### EXERCISE AIM
Beginning with the line that contains "Kontakt [menuitem] (182, 827)", write out each remaining line of the records below exactly. Do not copy any picture.

(Saved entries)

○ ○ ○ ○

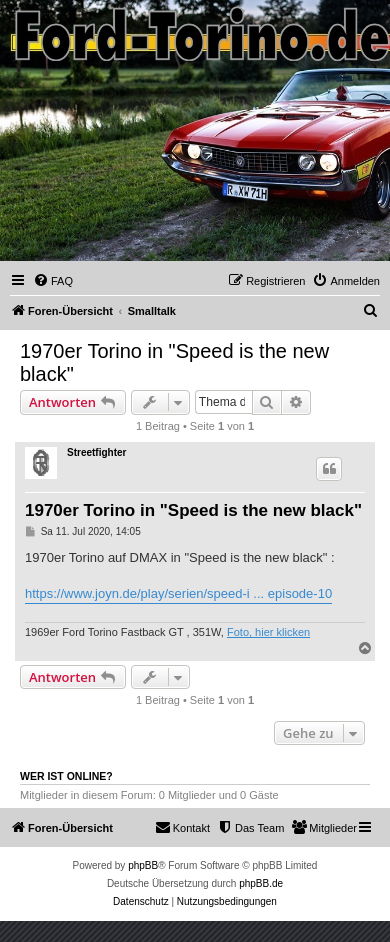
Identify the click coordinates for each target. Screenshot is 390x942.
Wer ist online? (66, 776)
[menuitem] (53, 281)
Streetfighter (96, 452)
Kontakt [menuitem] (182, 827)
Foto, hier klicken (268, 632)
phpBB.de (261, 883)
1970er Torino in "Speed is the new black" (174, 362)
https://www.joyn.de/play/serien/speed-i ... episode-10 (178, 593)
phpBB (143, 865)
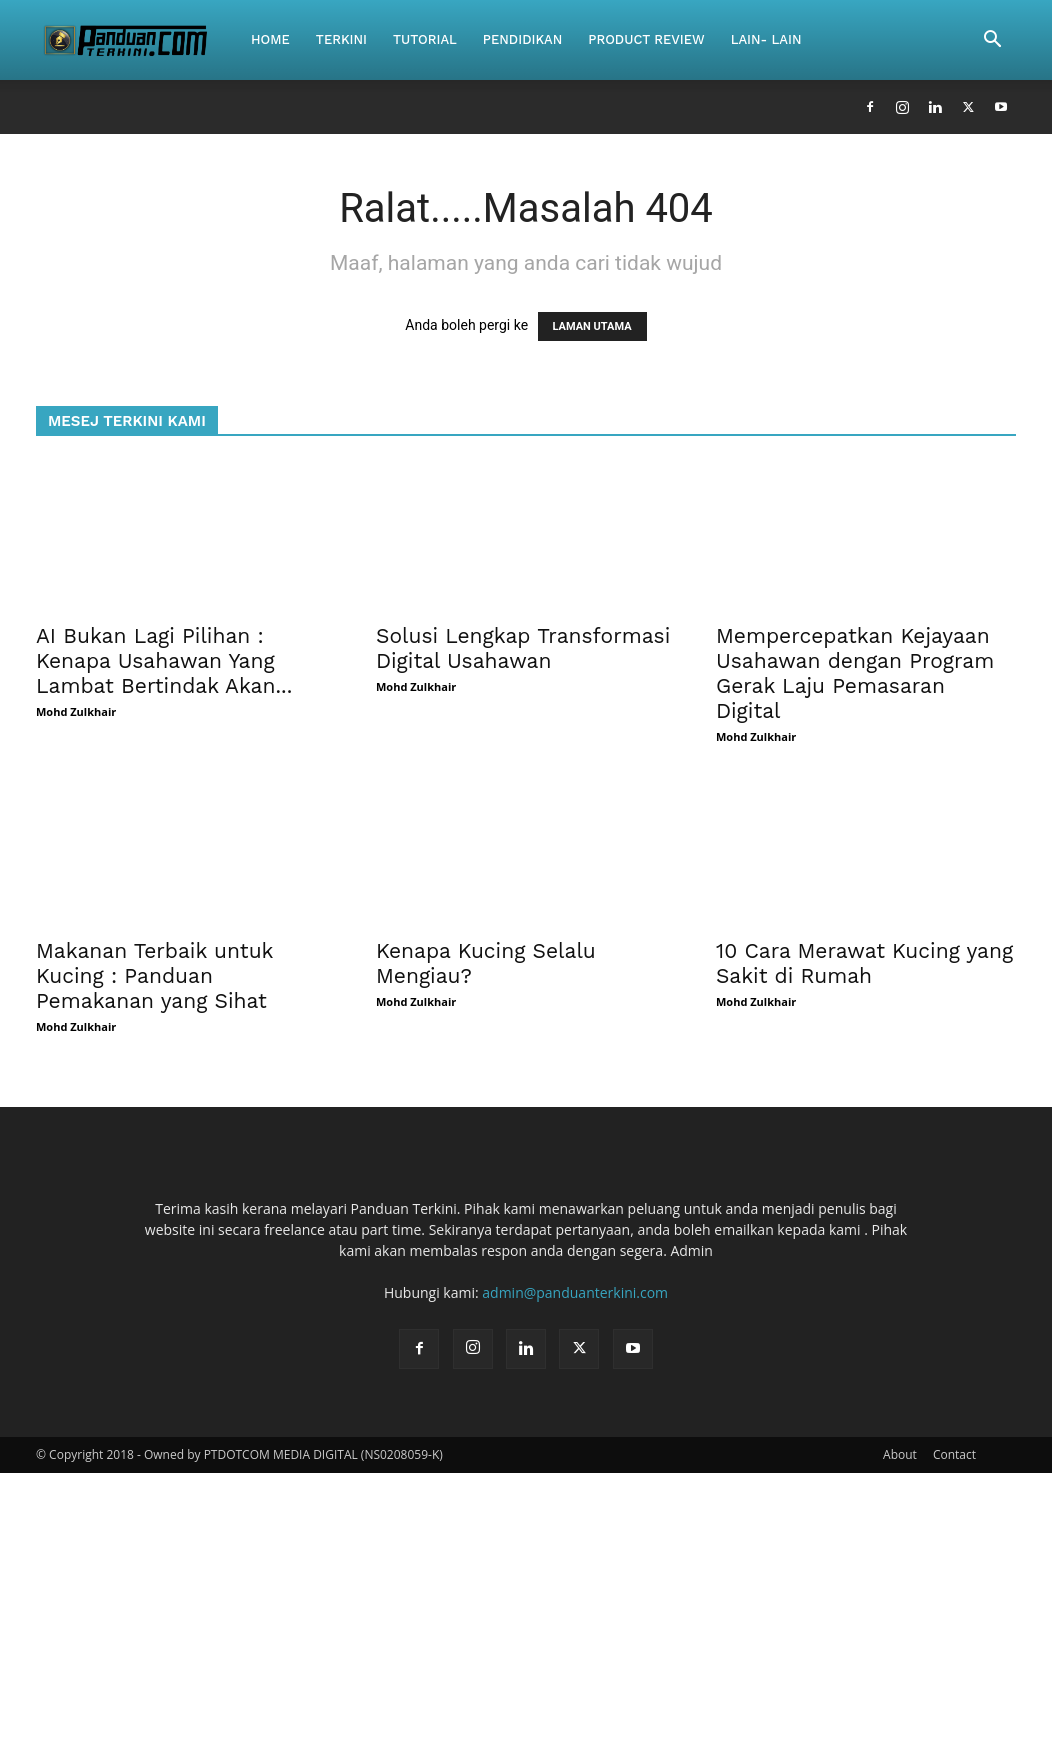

○ ○ ○ ○

### SOLUTION TO THIS TASK
Kontakt [menuitem] (182, 827)
Foto, hier klicken (268, 632)
phpBB.de (261, 883)
1970er Torino in "Speed is the new black" (174, 362)
https://www.joyn.de/play/serien/speed-i ... episode-10 (178, 593)
phpBB (143, 865)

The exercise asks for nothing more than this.